STATISTICS
The association between severity of COVID-19 and both the atopy status
and the clinical co-factors recorded was studied in both univariate and
multivariate analyses. Each variable of interest was dichotomized as
negative or positive to study the proportion of subjects with a given
clinical status. Categorical variables were analyzed using the Pearsons’
χ2 or Fisher’s exact test when indicated. Multiple
logistic regression was performed to estimate the degree of association
of the main exposure variable (i.e., atopy) with COVID-19 severity after
simultaneously adjusting for all the other variables of interest. P
values <0.05 were considered significant.

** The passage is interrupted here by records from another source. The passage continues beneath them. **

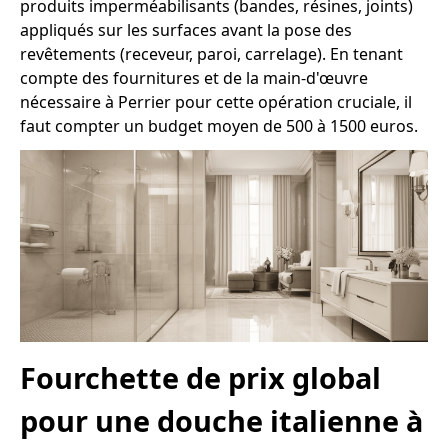
produits imperméabilisants (bandes, résines, joints)
appliqués sur les surfaces avant la pose des
revêtements (receveur, paroi, carrelage). En tenant
compte des fournitures et de la main-d'œuvre
nécessaire à Perrier pour cette opération cruciale, il
faut compter un budget moyen de 500 à 1500 euros.
Fourchette de prix global
pour une douche italienne à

Relatedness of COVID-19 disease
grading was tested by applying unsupervised Eisen’s hierarchical cluster
methods to the data set, encompassing patient’ comorbidities and using
as agglomeration rule the average linkage clustering as implemented in
the program Genesis 1.7.2 (10,11). Unsupervised clustering involved the
sorting of both COVID-19 clinical status and patients comorbidities. The
COVID-19 disease grading tree was computed based on a full data set and
the distance between samples was computed by using the Pearson
correlation as similarity measures. As a result, coexistent clinical
comorbidities were grouped as hierarchical clusters and presented as
heat-maps. Each square in the heat-map represents the presence (red) or
the absence (black) of any given tested comorbidity.
The SPSS/PC+ statistical package for statistical evaluation (SPSS,
version 15, Chicago, IL) was used to analyze the data.